(BIVN) – Multiple earthquakes were recorded under the Kaʻū region on the southeast flank of Mauna Loa on Friday.
The earthquakes were near the ongoing swarm of deep Pāhala earthquakes, but were of a higher magnitude and were not measured as deep.
UPDATE – (12:07 p.m. HST on Friday, October 14) – The USGS Hawaiian Volcano Observatory issued an Information Statement on the Mauna Loa earthquakes.
The strongest earthquake was measured at a Magnitude 5.0. The Pacific Tsunami Warning Center said a tsunami was not expected from the event, but said that some areas may have experienced shaking. Hundreds reported feeling the earthquake across Hawaiʻi island.
The Hawaiʻi County Civil Defense also issued an alert following the earthquake, saying “as in all earthquakes, be aware of the possibility of after-shocks.”
“If the earthquake was strongly felt in your area, precautionary checks should be made for any damages; especially structural and to utility connections of Gas, Water, and Electricity,” civil defense officials said.

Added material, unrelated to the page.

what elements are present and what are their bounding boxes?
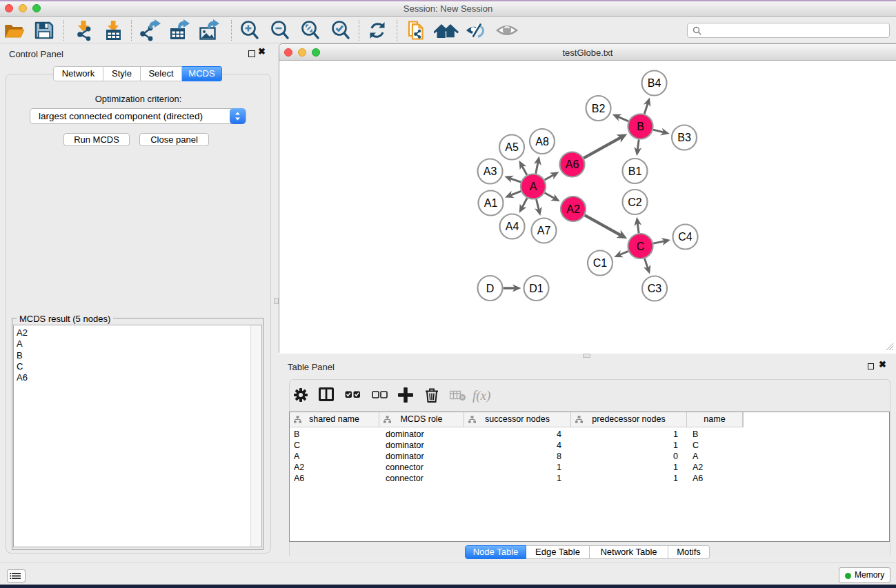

Scientists have recently noted that Mauna Loa is experiencing a “state of heightened unrest”, although as of the most recent update from the USGS Hawaiian Volcano Observatory, the volcano “is not erupting and there are no signs of an imminent eruption at this time.” These earthquakes are not located near the summit, where most of the recent activity linked to the heightened unrest have been recorded.
UPDATE – (10:33 a.m. HST on Friday) – After a review by scientists, the magnitude of strongest earthquake was revised up to a Magnitude 5.1.
This story will be updated with information from the USGS Hawaiian Volcano Observatory when it becomes available.